**TASK DIRECTIONS**
All of the records below need to be written out exactly, but without the pictures.

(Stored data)
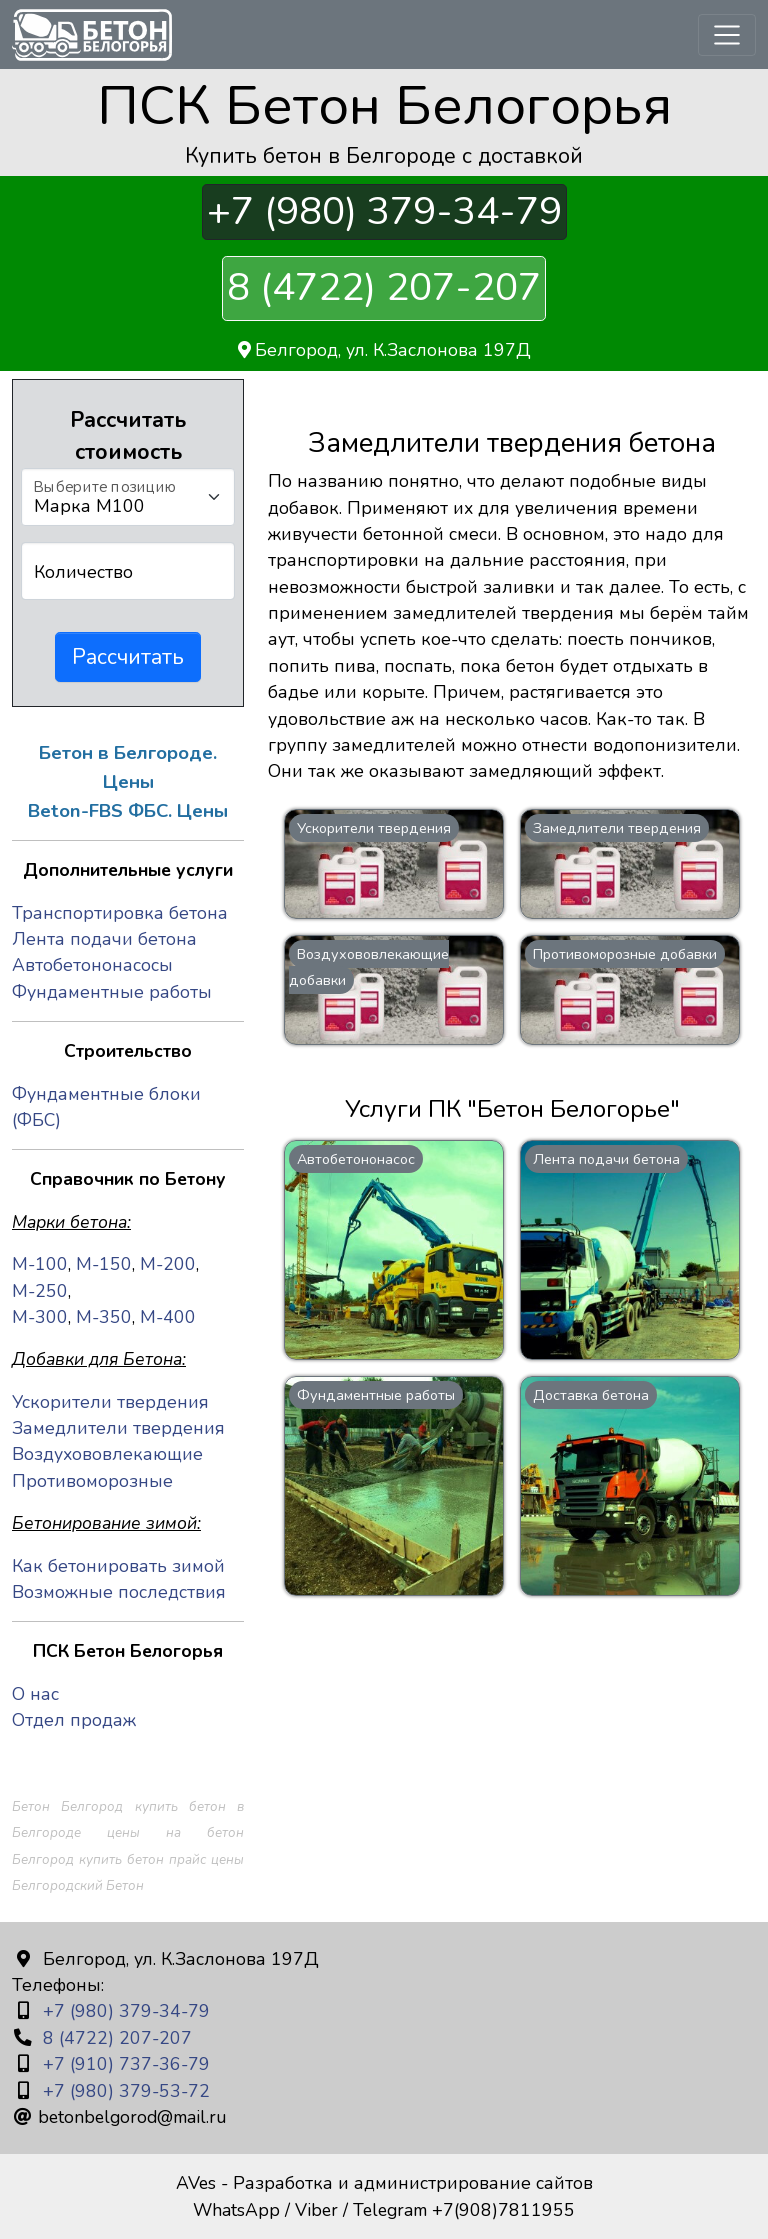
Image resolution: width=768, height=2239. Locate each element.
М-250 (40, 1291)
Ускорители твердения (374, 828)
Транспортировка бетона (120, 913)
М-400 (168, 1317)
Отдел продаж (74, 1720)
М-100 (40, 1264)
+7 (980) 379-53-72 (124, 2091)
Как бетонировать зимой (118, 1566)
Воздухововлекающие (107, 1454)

**ANSWER TO THIS PROBLEM**
Image resolution: width=768, height=2239. Locate each element.
М-250 (40, 1291)
Ускорители твердения (374, 828)
Транспортировка бетона (120, 913)
М-400 (168, 1317)
Отдел продаж (74, 1720)
М-100 (40, 1264)
+7 (980) 379-53-72 (124, 2091)
Как бетонировать зимой (118, 1566)
Воздухововлекающие (107, 1454)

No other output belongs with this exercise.